Fragmentos (B.9)

[…]hasta a su asesino.

El último mensaje que recibí de Alejandro fue precisamente uno donde el protagonista era uno de esos pequeños instantes en que una ráfaga de lucidez impregnaba algún encuentro casual.
Una madre tiraba de su hija que lloraba y berreaba por alguna razón desconocida que parecía no importarle mucho a la mujer.
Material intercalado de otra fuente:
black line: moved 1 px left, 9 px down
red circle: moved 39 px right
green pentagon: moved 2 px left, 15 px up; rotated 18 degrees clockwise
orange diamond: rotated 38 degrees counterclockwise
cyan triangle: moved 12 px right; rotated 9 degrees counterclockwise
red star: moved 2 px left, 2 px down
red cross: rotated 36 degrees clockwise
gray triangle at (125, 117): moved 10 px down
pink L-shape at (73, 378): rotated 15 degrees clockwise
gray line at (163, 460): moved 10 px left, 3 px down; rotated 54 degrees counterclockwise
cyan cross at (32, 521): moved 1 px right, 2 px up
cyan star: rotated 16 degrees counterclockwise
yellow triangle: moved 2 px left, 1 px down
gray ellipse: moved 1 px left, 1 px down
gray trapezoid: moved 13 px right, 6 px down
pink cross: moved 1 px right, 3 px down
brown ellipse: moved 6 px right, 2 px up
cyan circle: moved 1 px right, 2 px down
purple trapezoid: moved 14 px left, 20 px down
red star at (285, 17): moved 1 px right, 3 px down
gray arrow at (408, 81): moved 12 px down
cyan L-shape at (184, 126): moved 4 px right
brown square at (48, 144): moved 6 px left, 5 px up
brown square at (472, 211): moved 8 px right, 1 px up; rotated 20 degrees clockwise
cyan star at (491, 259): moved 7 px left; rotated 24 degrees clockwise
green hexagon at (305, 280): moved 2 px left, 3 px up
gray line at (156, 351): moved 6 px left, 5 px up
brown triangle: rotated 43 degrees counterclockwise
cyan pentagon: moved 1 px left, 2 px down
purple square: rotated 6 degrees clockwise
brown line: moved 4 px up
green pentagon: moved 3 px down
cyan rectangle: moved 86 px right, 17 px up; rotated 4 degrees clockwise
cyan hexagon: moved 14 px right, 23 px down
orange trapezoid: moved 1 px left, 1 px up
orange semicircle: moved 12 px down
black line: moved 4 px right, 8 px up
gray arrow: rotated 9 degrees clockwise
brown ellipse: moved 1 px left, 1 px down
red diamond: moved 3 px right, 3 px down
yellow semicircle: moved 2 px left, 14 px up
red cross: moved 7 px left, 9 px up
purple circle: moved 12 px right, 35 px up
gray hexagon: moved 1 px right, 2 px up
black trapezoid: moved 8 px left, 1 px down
La chiquilla era lo suficientemente pequeña como para que su madre, de considerable estatura y que calzaba además zapatos de tacón, debiera adoptar una postura un tanto artificial para arrastrarla –casi elevarla- cogida de la mano. Pero también había crecido lo suficiente como para que resultase de todo punto imposible llevarla en brazos, así que la pequeña era remolcada entre sollozos.
No resultaba difícil intuir por qué había atraído la atención de Alejandro aquella escena ya que era incapaz de permanecer indiferente a la tristeza ajena o al llanto, más aun si era de un niño. Si le observabas atento podías apreciar su rostro comenzando a reflejar un rictus serio y adoptar una expresión entre pensativo y triste que indicaba que estaba intentando comprender la razón de ese llanto o puede que de todos.
Así, Alejandro estaba mirando fijamente a la chiquilla del vestidito verde cuando se detuvo tras su madre a la espera de que el semáforo permitiese a los peatones cruzar el dominio de los coches. Tras ellas apareció trotando un perrillo que volvió la cabeza hacia los gemidos de la pequeña y se sentó a su lado ante la atenta mirada de esta. Entonces el perro, un labrador de color crema, agachó la cabeza casi a modo de reverencia y depositó a los pies de la niña un juguete que traía en su boca, que esta recogió entre asombrada y sonriente. Se secó las lágrimas que le corrían por las mejillas contra los hombros verdes de su ropa y abrazó al labrador hundiendo su cara entre el pelaje del animal.
En el mismo instante en que el semáforo se abría, la mujer se volvió hacia la niña, que ya no lloraba, con expresión de suficiencia y triunfo. Entonces vio a la niña absorta con su nuevo juguete, y su gesto se convirtió en uno de desconcierto, pero no dijo nada. Se limitó a cruzar la calzada con la niña tras ella mientras el perro se había perdido ya entre la multitud calle abajo. Pero de repente, algo había arañado su certeza al tiempo que había proporcionado a Alejandro uno de esos momentos mágicos de lucidez que había terminando compartiendo conmigo.

Aquella clase de instantes en que de alguna forma acariciaba la verdad detrás de las cosas le hacían sentirse especialmente dichoso. Tras el detallado relato, el mensaje de Alejandro se cerraba con una frase que venía a confirmar cuánto suponía para él disfrutar de un momento así, presenciar cómo el azar mueve las vidas.
“Si mañana no despierto, recordad que hoy fui feliz”.

Esas fueron las últimas palabras que me escribió Alejandro. Las leí y respondí el viernes, pero el lunes no había un mensaje suyo esperándome. No me preocupé, incluso llegué a pensar que tal vez aquella última inyección de ánimo le había motivado a discurrir algún entretenimiento. No dejaba de ser una buena señal el hecho de que se hubiera olvidado de escribirme.

Pasó el día, volví a casa caminando por entre los árboles del parque, que empezaban a perder sus hojas, dejando un manto que al final del día era una alfombra de tonos ocres que los operarios de la empresa de limpieza de afanarían en limpiar al día siguiente, como si quisieran eliminar todo rastro del otoño, ocultar a la ciudad el paso del tiempo, evitar que las hojas inertes crujieran bajo nuestros pies. Me crucé en el portal con mi vecina y su eterna sonrisa. Subí en el ascensor y, mientras buscaba la llave, escuché el teléfono sonar al otro lado de la puerta.
Entonces lo conecté todo. Había leído en alguna parte que el teléfono nunca está sonando cuando llegas a casa si no es para dar una mala noticia. Antes de abrir la puerta, antes de levantar el auricular, ya sabía que al otro lado alguien me diría que Alejandro había muerto.